#### EXERCISE MATERIAL
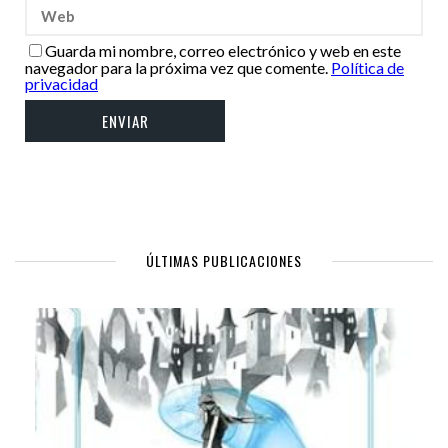
Guarda mi nombre, correo electrónico y web en este
navegador para la próxima vez que comente.
Política de
privacidad
ÚLTIMAS PUBLICACIONES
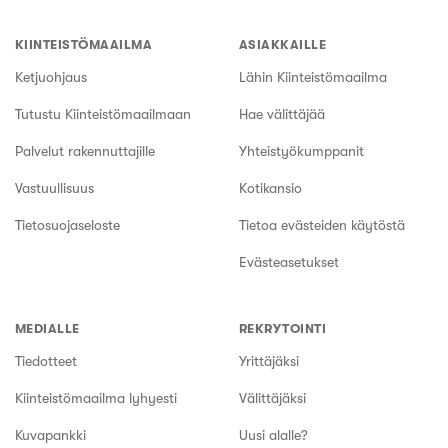
KIINTEISTÖMAAILMA
ASIAKKAILLE
Ketjuohjaus
Lähin Kiinteistömaailma
Tutustu Kiinteistömaailmaan
Hae välittäjää
Palvelut rakennuttajille
Yhteistyökumppanit
Vastuullisuus
Kotikansio
Tietosuojaseloste
Tietoa evästeiden käytöstä
Evästeasetukset
MEDIALLE
REKRYTOINTI
Tiedotteet
Yrittäjäksi
Kiinteistömaailma lyhyesti
Välittäjäksi
Kuvapankki
Uusi alalle?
########
# WHAT THE TASK ASKS
All lines from the one containing "Palvelut rakennuttajille" through the final line of the listing above are to be reproduced exactly; include both and add nothing.

# RESPONSE AREA
Palvelut rakennuttajille
Yhteistyökumppanit
Vastuullisuus
Kotikansio
Tietosuojaseloste
Tietoa evästeiden käytöstä
Evästeasetukset
MEDIALLE
REKRYTOINTI
Tiedotteet
Yrittäjäksi
Kiinteistömaailma lyhyesti
Välittäjäksi
Kuvapankki
Uusi alalle?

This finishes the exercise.